Many who were mentored by Dr. Winkler have chimed in to remember his life and legacy:
“Dr. Winkler was a beloved member of our profession, an exemplary professional and a true gentleman of the highest integrity. His commitment to advancing our profession was second to none,” said ACA President Rick McMichael, DC. “We have indeed lost another great friend and chiropractic giant.”
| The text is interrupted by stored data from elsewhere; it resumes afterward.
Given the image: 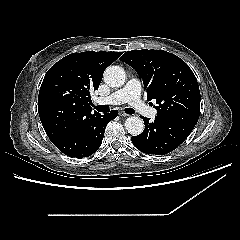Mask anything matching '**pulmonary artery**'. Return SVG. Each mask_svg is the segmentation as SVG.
I'll use <instances>...</instances> for the list:
<instances>
[{"instance_id": "obj_1", "label": "pulmonary artery", "mask_w": 240, "mask_h": 240, "mask_svg": "<svg viewBox=\"0 0 240 240\" xmlns=\"http://www.w3.org/2000/svg\"><path fill=\"white\" fill-rule=\"evenodd\" d=\"M141 83L138 79H130L126 85L111 93L107 97H97L95 102L97 104H121L129 103L134 110L140 114L149 117L155 118L157 111L155 109L149 108L146 103L141 99Z\"/></svg>"}]
</instances>
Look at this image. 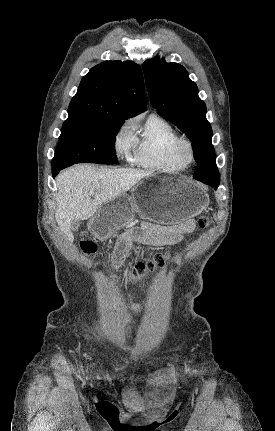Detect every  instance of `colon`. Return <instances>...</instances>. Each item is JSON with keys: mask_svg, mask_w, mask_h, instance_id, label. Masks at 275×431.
I'll list each match as a JSON object with an SVG mask.
<instances>
[{"mask_svg": "<svg viewBox=\"0 0 275 431\" xmlns=\"http://www.w3.org/2000/svg\"><path fill=\"white\" fill-rule=\"evenodd\" d=\"M209 224L207 217H201L199 226L205 228ZM80 248L85 254H93L96 251V245L93 241L83 239L80 242ZM166 256L163 254H156L150 261L138 263L133 270L129 273L130 277L141 278L146 273L151 272L165 264Z\"/></svg>", "mask_w": 275, "mask_h": 431, "instance_id": "obj_1", "label": "colon"}]
</instances>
“Dr. Winkler was a man of quiet dignity and immense character in a troubled and modern world all too often devoid of these things,” said ACA Political Consultant Rick Miller. “To acquire unto ourselves even a fraction of the fine qualities and attributes he possessed would be a grand achievement and a cause for celebration. He was a perfect role model who will be long remembered. It was a privilege to have known him. He will be deeply missed.”
“Dr. Winkler was Chairman of the Board when I was president of SACA at Life University. I owe my graduation to his intervention on my behalf specifically, and SACA generally, during a crisis there. He was a gentleman indeed, making a lowly student feel so significant, wanted and needed,” said ACA Spokesperson Robert A. Hayden, DC. “I hope I can do something important, like he did, with the time I have left. Godspeed, Dr. Winkler, and thank you for all you did.”
Even toward the end of his life, Dr. Winkler shared his wisdom with the profession. When asked about his advice for future generations in the April issue of ACA News, he answered:
“I believe that DCs need to begin interacting with each other, and with other health care providers while they’re students. When they learn to get along, they will continue down that path of cooperation as they grow and mature, and their generation won’t become divided. They’ll also be used to building relationships with other providers and will understand what each profession can contribute to the wider health care picture. This way, when they get out into their respective communities, they will be able to work together.”